Because of the rampant individualism and the materialism and the secularism which regards the now, the present as ultimate, all of this vision is very difficult to comprehend for people. Today, the family is at the nuclear unit, it's the economic unit, the parents are producers and the children are consumers and so, who wants to have a big family? It's a crisis. It's a crisis that I'm sure Steve will address later this evening with profundity and wisdom to give us insight into how we can help our own society and Catholics within our society to appreciate our legacy, our heritage much better.

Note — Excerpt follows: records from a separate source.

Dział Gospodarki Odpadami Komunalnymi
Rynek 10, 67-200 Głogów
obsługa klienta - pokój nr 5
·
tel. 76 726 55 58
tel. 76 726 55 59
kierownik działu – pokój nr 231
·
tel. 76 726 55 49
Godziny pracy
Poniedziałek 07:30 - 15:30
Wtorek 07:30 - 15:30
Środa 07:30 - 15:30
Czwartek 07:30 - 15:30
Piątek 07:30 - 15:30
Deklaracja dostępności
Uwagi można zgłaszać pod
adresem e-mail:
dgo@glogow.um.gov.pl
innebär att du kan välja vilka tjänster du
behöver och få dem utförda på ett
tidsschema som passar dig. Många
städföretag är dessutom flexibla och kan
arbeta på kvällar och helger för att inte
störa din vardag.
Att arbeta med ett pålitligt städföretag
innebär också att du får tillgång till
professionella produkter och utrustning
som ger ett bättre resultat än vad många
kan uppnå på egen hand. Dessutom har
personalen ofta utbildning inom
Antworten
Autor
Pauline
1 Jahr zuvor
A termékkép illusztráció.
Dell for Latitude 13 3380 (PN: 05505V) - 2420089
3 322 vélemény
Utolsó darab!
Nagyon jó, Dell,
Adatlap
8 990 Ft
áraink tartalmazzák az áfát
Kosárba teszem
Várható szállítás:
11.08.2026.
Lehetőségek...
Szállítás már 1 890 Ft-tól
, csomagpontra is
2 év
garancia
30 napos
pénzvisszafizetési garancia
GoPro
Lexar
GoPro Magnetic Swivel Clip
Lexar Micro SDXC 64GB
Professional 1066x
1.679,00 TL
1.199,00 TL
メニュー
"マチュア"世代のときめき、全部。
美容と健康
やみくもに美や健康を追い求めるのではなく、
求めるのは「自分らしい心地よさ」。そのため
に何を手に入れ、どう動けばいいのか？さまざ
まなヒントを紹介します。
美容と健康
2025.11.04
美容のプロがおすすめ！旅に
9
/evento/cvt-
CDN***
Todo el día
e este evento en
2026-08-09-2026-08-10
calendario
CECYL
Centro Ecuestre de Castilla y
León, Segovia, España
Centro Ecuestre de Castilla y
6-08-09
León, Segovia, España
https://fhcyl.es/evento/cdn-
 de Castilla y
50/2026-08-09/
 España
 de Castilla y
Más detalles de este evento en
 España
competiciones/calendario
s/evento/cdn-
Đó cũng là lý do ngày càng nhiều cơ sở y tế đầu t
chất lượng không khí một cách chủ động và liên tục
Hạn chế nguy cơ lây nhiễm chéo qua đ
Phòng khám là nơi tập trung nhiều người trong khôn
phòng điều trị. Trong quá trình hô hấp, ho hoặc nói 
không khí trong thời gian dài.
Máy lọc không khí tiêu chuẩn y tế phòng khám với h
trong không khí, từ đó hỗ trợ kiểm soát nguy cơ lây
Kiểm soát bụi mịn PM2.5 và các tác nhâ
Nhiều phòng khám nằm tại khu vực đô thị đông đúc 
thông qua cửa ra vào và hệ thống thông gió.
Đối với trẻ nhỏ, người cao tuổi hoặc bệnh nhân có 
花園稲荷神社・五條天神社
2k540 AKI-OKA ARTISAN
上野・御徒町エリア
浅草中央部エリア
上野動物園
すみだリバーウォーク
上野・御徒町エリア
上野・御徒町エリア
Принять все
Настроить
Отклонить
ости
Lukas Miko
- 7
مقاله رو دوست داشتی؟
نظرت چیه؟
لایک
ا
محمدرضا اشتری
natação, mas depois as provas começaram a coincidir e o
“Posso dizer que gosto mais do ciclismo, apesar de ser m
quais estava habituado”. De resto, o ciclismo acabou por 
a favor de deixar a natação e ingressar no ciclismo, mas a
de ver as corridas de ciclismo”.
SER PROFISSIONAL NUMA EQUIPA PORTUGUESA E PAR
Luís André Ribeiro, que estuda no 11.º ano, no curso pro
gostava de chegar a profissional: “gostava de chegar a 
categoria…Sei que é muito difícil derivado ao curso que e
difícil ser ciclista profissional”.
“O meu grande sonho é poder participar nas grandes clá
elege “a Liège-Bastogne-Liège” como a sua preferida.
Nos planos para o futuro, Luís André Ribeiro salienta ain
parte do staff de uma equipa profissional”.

I remember talking to a devout Christian sociology professor. I told her about my doctrinal research into the covenant as God's family and how I was studying this notion of family as a reflection of the Trinity, as a design for the Church and as the nature of the people of God. She looked at me and she said, "Well, I prefer to study, as a sociologist, non-coercive relationships." What? The family by implication, is that network of coercive relationships. What a sad statement, which reflects, I think, a lot more than she was intending to express. But that's the reality.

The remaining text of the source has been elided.